Extrant de programme 3)

  • Détermination, signalement et dépôt d’accusations criminelles

Extrant de programme 4)

  • Interventions ministérielles lors d’audiences de la CISR

Extrant de programme 5)

  • Décisions d’appels
  • Décisions relatives aux demandes d’asile
  • Remplir le formulaire de renseignements du demandeur d’asile

Extrant de programme 6)

  • Décisions relatives aux sursis
  • Décisions relatives aux contrôles judiciaires
  • Décisions d’appels

Extrant de programme 7)

  • Demandeurs d’asile déboutés renvoyés
  • Décisions relatives aux contrôles des motifs de détention
  • Demandeurs d’asile en détention

Extrant de programme 8)

  • Décision relative aux risques associés au retour
  • Examen de la situation dans le pays

Résultats immédiats et intermédiaires de programme

Ces activités et extrants devraient donner lieu à un certain nombre de résultats immédiats et intermédiaires.

Résultat immédiat de programme

  • Le système d’octroi de l’asile au Canada permet de traiter les demandes d’asile dans les délais prévus, notamment par la loi ou par règlement

Ce résultat immédiat de programme donne lieu à deux résultats intermédiaires.
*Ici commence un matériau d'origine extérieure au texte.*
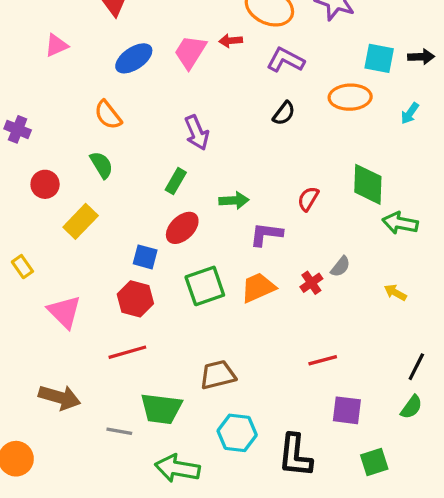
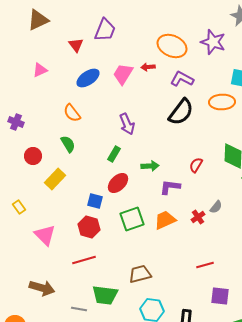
black semicircle: (284, 113) -> (181, 112), size x1.8

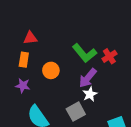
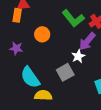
orange rectangle: (24, 60) -> (17, 15), moved
purple arrow: (88, 78) -> (87, 41), moved

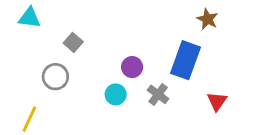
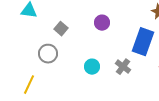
purple circle: (132, 67) -> (102, 23), moved

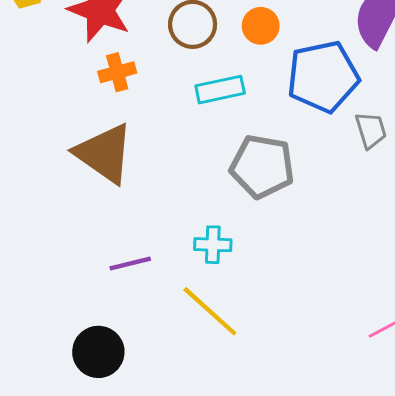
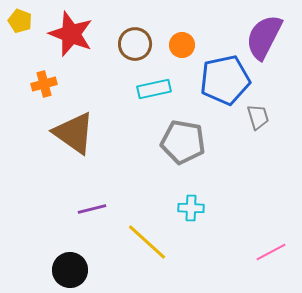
orange cross: (117, 72) -> (44, 84), moved
cyan cross: (213, 245) -> (191, 208), moved

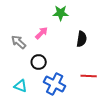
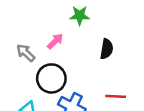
black circle: (39, 62) -> (51, 78), size x1.5

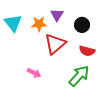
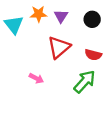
orange star: (39, 24) -> (38, 14), moved
black circle: (82, 25) -> (92, 19), moved

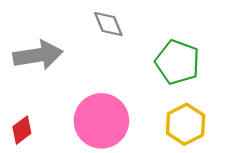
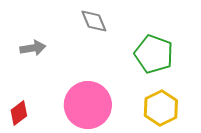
gray arrow: (38, 55) -> (33, 48), size x0.6

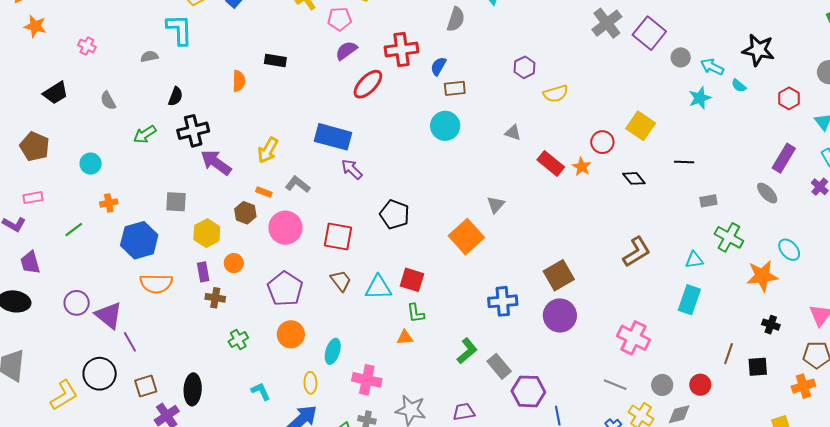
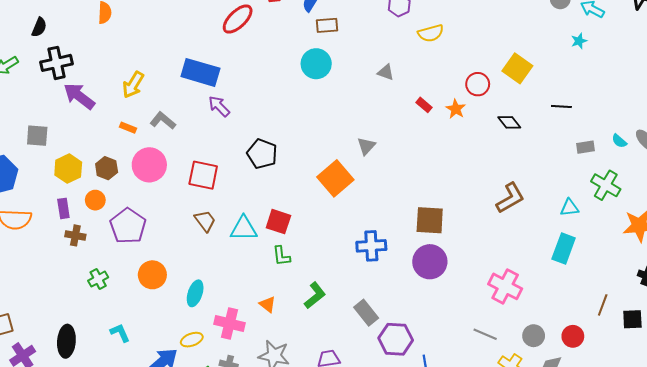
cyan semicircle: (739, 86) -> (619, 141), moved
cyan star: (700, 98) -> (579, 41), size x0.7
red rectangle: (551, 163) -> (424, 105), size x0.6
brown hexagon: (245, 213) -> (107, 168), moved
brown square: (559, 275) -> (430, 220), turned 32
purple pentagon: (285, 289) -> (128, 226), moved
orange triangle: (405, 337) -> (268, 304), moved, turned 42
green L-shape: (467, 351) -> (315, 295), moved
yellow ellipse: (310, 383) -> (192, 340), moved, turned 70
black ellipse: (193, 389) -> (66, 341), moved

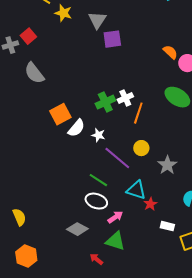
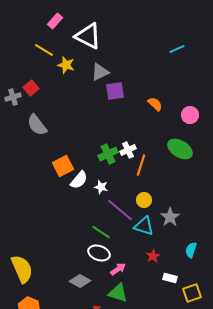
gray triangle: (97, 20) -> (100, 72), turned 30
orange semicircle: (170, 52) -> (155, 104), moved
cyan triangle: (136, 190) -> (144, 226), moved
yellow semicircle: (19, 217) -> (22, 269), size x1.6

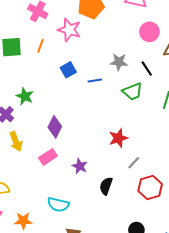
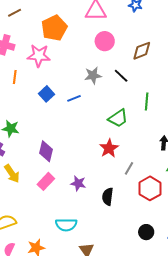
pink circle: (149, 32) -> (105, 41), moved
green trapezoid: (133, 91) -> (118, 118), moved

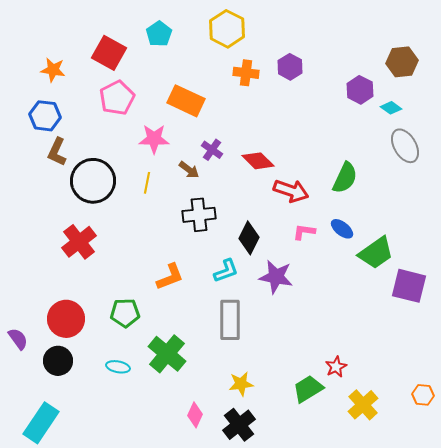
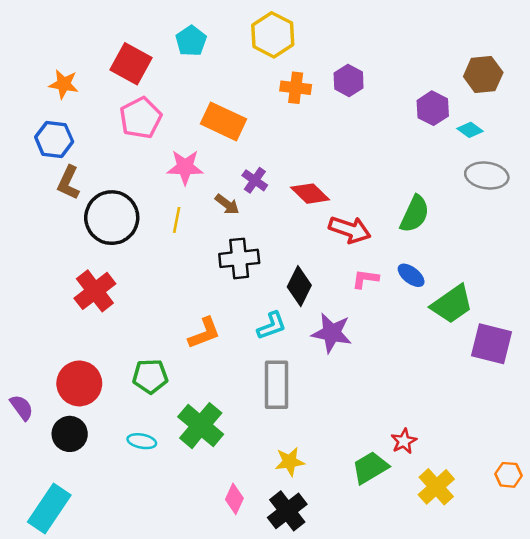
gray ellipse: (405, 146) -> (487, 176), turned -52

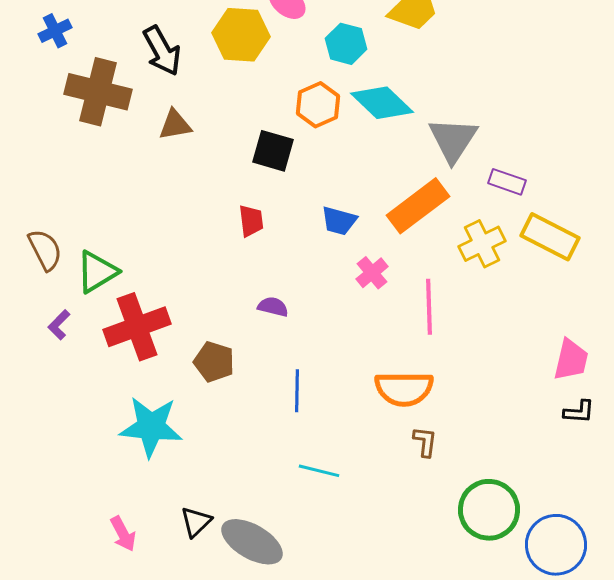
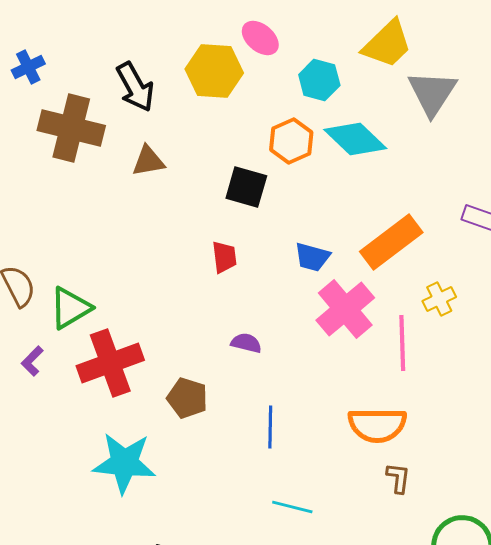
gray triangle: (453, 140) -> (432, 93), moved
yellow cross: (482, 244) -> (439, 299), moved, size x0.7
pink cross: (372, 273) -> (345, 309), size x1.8

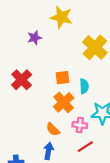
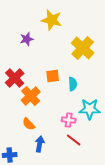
orange cross: (64, 102) -> (31, 96), moved
orange semicircle: (53, 129) -> (29, 124), moved
red line: (85, 147) -> (74, 140), turned 70

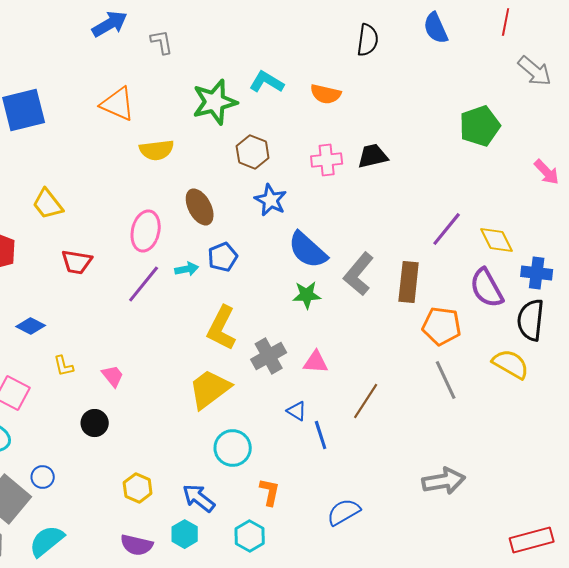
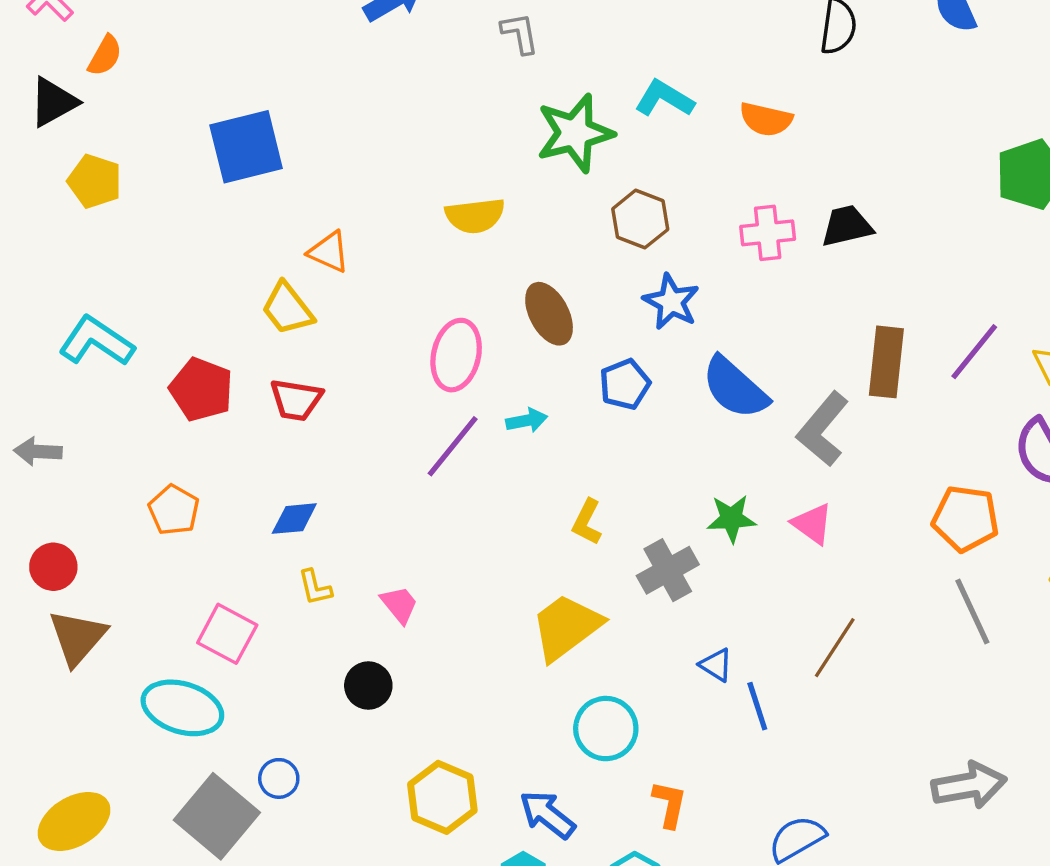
gray L-shape: (162, 42) -> (520, 33), moved
orange triangle: (118, 104) -> (329, 252), moved, size x0.7
blue pentagon: (223, 257) -> (625, 384), moved
red trapezoid: (77, 262) -> (296, 400), moved
brown rectangle: (409, 282) -> (886, 362), moved
green star: (307, 295) -> (731, 519), moved
blue diamond: (31, 326) -> (294, 519), moved, turned -32
yellow L-shape: (222, 328) -> (587, 522), size x0.6
pink triangle: (316, 362) -> (812, 524), moved, turned 32
yellow hexagon: (138, 488) -> (442, 797), size x1.4

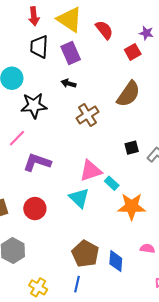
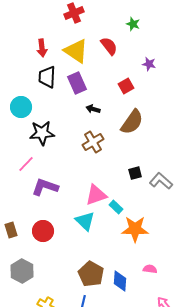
red semicircle: (104, 30) -> (109, 46), moved
red square: (133, 52) -> (126, 86), moved
black arrow: (69, 83) -> (93, 109), moved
Résultats intermédiaires de programme

  • Les demandeurs d’asile qui n’ont pas droit au statut de réfugié ou de personne protégée au Canada sont renvoyés en temps opportun
  • Les demandeurs d’asile qui ont droit au statut de réfugié ou de personne protégée au Canada reçoivent une protection en temps opportun

Résultat ultime

Ensemble, ces résultats immédiats et intermédiaires de programme donnent un résultat ultime : les principes sous-jacents du système d'octroi de l'asile au Canada (assurer l'équité du processus, protéger les réfugiés authentiques, maintenir la tradition humanitaire du Canada et réduire au minimum l’usage abusif du système) sont appuyés tout en assurant la sécurité et la sûreté des Canadiens.